When you say, “Don’t worry,” you’re telling me I should worry.

I’m not talking about trying to comfort someone who is already worried (although when does simply saying “don’t worry” ever stop someone from worrying?), I’m talking about prefacing a statement with, “Don’t worry” and then saying something that might be worrisome.

When you do that, you’re planting a negative idea and causing your listener to do exactly what you didn’t want them to do—worry.

Here’s the communication tip:

Never suggest something you don’t want someone to do by telling them they shouldn’t do it—especially when they might not have ever thought of it if you hadn’t mentioned it.

The classic example of don’t think of a pink elephant is a perfect illustration. As soon as you read that, you visualized a pink elephant, didn’t you?

That’s because our brains don’t process the “don’t” part of a message.

So the employee who requests a meeting with a supervisor and says, “Don’t worry, I’m not quitting but I need to talk with you,” has likely caused the supervisor some angst.
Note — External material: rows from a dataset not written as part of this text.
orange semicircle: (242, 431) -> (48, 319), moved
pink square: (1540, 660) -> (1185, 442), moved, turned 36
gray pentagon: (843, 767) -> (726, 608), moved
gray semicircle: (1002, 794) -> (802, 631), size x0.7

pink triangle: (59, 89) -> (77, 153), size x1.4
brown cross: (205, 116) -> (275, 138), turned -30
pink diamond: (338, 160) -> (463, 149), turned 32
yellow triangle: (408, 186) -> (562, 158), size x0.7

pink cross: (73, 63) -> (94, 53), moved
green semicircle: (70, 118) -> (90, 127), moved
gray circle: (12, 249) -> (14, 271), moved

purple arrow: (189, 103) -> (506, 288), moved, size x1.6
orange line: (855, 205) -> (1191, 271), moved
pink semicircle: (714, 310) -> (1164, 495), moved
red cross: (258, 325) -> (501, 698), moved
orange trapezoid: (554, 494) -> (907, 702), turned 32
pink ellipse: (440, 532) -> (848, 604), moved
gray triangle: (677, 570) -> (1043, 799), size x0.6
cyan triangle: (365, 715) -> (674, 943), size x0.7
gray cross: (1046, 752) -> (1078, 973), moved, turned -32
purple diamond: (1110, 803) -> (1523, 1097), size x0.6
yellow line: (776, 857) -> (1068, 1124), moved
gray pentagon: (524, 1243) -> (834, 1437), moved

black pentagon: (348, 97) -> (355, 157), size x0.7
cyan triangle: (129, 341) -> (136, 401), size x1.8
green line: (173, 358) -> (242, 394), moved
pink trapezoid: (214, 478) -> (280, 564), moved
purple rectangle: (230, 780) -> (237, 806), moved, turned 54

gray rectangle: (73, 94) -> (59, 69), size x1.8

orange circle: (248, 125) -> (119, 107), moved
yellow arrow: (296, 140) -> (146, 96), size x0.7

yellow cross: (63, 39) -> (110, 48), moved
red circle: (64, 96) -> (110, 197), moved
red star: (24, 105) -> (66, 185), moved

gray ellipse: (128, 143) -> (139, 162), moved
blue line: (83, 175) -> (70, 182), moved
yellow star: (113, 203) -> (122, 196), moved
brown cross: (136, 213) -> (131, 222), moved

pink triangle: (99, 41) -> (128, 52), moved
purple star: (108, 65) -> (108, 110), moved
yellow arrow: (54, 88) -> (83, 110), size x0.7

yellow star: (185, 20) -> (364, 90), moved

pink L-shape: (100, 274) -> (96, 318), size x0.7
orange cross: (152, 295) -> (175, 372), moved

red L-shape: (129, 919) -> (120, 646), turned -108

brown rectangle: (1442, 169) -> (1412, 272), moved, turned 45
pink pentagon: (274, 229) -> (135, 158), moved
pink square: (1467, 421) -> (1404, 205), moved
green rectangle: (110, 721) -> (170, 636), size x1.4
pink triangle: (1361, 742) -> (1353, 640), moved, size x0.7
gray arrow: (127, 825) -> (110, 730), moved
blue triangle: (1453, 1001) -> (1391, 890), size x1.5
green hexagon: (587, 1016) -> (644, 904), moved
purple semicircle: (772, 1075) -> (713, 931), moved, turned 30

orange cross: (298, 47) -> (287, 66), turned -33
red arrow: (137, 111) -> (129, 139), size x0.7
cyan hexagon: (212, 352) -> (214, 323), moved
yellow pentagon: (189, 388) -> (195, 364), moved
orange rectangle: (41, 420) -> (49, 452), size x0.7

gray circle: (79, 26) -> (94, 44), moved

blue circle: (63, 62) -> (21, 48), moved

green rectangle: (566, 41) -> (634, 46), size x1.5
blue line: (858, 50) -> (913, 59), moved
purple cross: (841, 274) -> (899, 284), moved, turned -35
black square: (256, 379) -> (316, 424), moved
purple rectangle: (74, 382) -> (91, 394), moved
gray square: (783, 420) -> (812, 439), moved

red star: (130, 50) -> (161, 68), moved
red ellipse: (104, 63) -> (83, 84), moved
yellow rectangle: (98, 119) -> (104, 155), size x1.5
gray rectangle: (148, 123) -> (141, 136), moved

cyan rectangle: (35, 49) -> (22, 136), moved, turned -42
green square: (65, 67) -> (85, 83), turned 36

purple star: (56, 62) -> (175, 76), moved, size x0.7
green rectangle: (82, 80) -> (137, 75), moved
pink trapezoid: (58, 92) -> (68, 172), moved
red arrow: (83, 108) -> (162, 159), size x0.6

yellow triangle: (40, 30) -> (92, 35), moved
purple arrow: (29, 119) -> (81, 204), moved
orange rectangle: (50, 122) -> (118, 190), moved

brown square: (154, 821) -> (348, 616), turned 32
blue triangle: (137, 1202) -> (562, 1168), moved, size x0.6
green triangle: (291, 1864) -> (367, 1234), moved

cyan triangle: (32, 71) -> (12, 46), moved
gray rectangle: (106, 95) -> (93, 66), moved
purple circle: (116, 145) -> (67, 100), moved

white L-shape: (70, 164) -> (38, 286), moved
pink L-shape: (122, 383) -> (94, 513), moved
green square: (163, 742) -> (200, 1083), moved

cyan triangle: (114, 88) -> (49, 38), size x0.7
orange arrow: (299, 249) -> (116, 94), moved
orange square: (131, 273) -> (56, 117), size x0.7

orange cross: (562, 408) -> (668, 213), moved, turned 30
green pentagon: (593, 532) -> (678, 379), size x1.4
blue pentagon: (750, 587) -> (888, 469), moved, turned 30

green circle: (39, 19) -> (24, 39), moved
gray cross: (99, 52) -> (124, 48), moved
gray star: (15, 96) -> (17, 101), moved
The preacher who begins with, “Don’t worry, I’m not going to give a three-hour sermon,” has just caused everyone in the congregation to squirm with dread.

When you say, “Don’t worry,” the brain of your listener hears, “Worry!!!”

If you really don’t want people to worry because of something you’re not going to do, just don’t do it. Don’t say something that will make them think they should be worried.